Presidential power ebbs and flows and George W. Bush is holding very weak cards just now. But as he likes to point out, sometimes with more than flattering zeal, he is still the president and everyone also just kibitzes.
And he is using the powers he has to make a difference in his waning months at 1600 Pennsylvania Avenue. His press conference earlier today, in which he vowed to sprint to his term's Jan 20, 2009 finish line, underscored both of his principal tools.
The first and less important is the bully pulpit. As president, Bush can still demand more news cameras and live television cameras than anybody else, no matter how big Hillary Clinton's lead in the polls becomes. That counts for something. He used it today to slap the similarly unpopular Congress around for dawdling while important business: from spending bills to anti-terrorist surveillance legislation to a response for the mortgage mess remains undone.

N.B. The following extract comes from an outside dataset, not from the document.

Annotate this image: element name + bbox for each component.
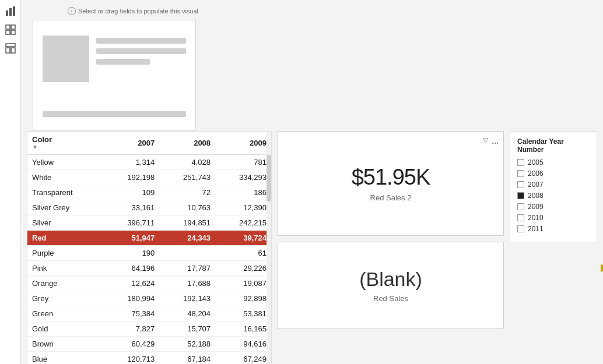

Better, from his point of view, to do that than to let them slap him around unchallenged over his veto of the S-chip children's health care bill.
The reason I call the bully pulpit as less important is that Bush's credibility and persuasive power have largely drained away. He can rally the partisans, but few beyond that and even the ranks of Bush-loving partisans have diminished.
One case in point: the president today tried to justify his confrontational rhetoric toward Democrats in Congress by saying he had confronted Republicans over spending when they controlled Congress--and they listened. To all those economic conservatives who became embittered by the Bush-GOP spending record of 2001-2006, the president's statement will sound preposterous.